Keegan-Michael Key, Jeremy Shamos, Amy Schumer and Laura Benanti have...

Keegan-Michael Key, Jeremy Shamos, Amy Schumer and Laura Benanti have an explosive visit in Steve Martin's "Meteor Shower" at the Booth Theatre. Credit: Matthew Murphy

WHAT “Meteor Shower”

WHERE Booth Theatre, 222 W. 45th St.

INFO $59-$169; 212-239-6200, telecharge.com

BOTTOM LINE Amy Schumer’s side-splittingly funny in Steve Martin’s play about marital chaos.

‘This doesn’t make sense,” proclaims one character, midway through Steve Martin’s new comedy “Meteor Shower.” He is far from alone in his confusion.

Martin is clearly a comic genius, but following this absurdist take on marital chaos, set during the Perseid meteor shower of 1993, requires some effort, what with frequent time jumps that have you trying to figure out exactly what is happening at any given moment.

With a less-talented cast, this would be a hot mess not worth the effort.

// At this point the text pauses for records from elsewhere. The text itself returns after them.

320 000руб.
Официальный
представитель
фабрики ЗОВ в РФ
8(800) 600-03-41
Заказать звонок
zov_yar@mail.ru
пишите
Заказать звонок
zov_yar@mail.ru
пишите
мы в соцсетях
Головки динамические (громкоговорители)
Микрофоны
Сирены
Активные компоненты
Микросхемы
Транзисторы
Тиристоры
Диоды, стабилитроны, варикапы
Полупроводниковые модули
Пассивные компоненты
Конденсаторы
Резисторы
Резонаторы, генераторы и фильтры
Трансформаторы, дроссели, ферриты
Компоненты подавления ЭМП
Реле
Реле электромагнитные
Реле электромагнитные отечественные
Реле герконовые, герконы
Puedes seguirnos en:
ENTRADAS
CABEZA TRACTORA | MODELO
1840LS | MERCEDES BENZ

But Martin has enlisted some high-power comedians — namely Amy Schumer and Keegan-Michael Key, both making their Broadway debuts — to deliver the goods. And that they do, along with Broadway vets Laura Benanti and Jeremy Shamos, all directed by Jerry Zaks in a limited run (through Jan. 21) that set records with a ginormous $7.5 million advance.

Schumer and Shamos play Corky and Norm, a couple so caught up in the marital self-help movement that they perform an increasingly obnoxious ritual whenever a hurtful word is uttered. Norm has invited his tennis partner Gerald (Key) and his former Vogue editor wife, Laura (Benanti), to their Ojai, California, home to watch the evening’s meteor shower.

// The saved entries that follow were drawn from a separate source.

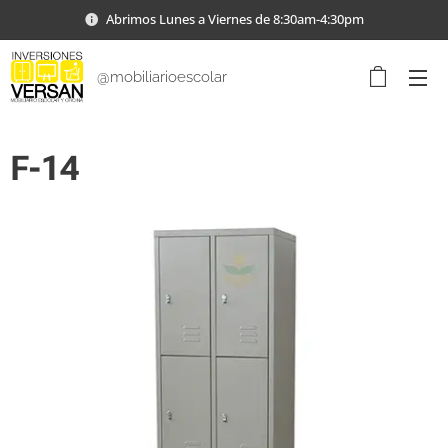
Abrimos Lunes a Viernes de 8:30am-4:30pm
@mobiliarioescolar
F-14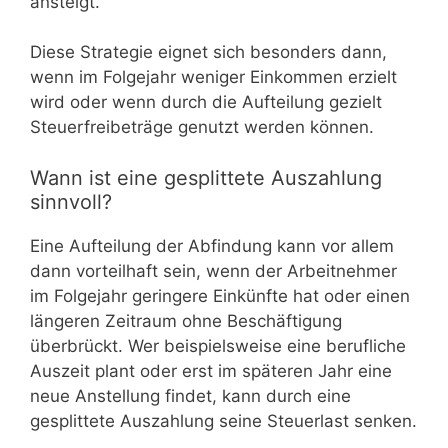
ansteigt.
Diese Strategie eignet sich besonders dann,
wenn im Folgejahr weniger Einkommen erzielt
wird oder wenn durch die Aufteilung gezielt
Steuerfreibeträge genutzt werden können.
Wann ist eine gesplittete Auszahlung
sinnvoll?
Eine Aufteilung der Abfindung kann vor allem
dann vorteilhaft sein, wenn der Arbeitnehmer
im Folgejahr geringere Einkünfte hat oder einen
längeren Zeitraum ohne Beschäftigung
überbrückt. Wer beispielsweise eine berufliche
Auszeit plant oder erst im späteren Jahr eine
neue Anstellung findet, kann durch eine
gesplittete Auszahlung seine Steuerlast senken.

And the meteors do fly (brilliantly, with lighting by Natasha Katz), but the real heat comes from the sexually aggressive dinner guests, who clearly have more than the celestial exhibition on their minds. The couples toy with each other, escalating the insults and innuendos as they wander from living room to backyard on Beowulf Boritt’s striking set. (As Norm says, “This place could be in Architectural Digest.”)

Schumer, in a pristine white sweater with rows of cloying black bows (costumes by Ann Roth), plays the inhibited housewife to perfection, able to send the audience into side-splitting laughter with simply a scrunch of her face or a deadpan glare. Benanti, known lately for her Melania Trump impressions on “The Late Show with Stephen Colbert,” is the complete opposite, a predator in a charmeuse slip dress, groping with abandon at anyone in reach. Try as they might, the men often seem simply along for the ride — Shamos as a garden-variety nebbish, Key a boisterous, full-of-himself blowhard.

What Martin, who last year gave Broadway the touching bluegrass musical “Bright Star,” is trying to get across is a bit of a mystery, though the sense is that it’s all about a couple coming to terms with their long-repressed desires.

But really, best to leave the psychological musings alone. You’ll have a great time if you just go for the laughs.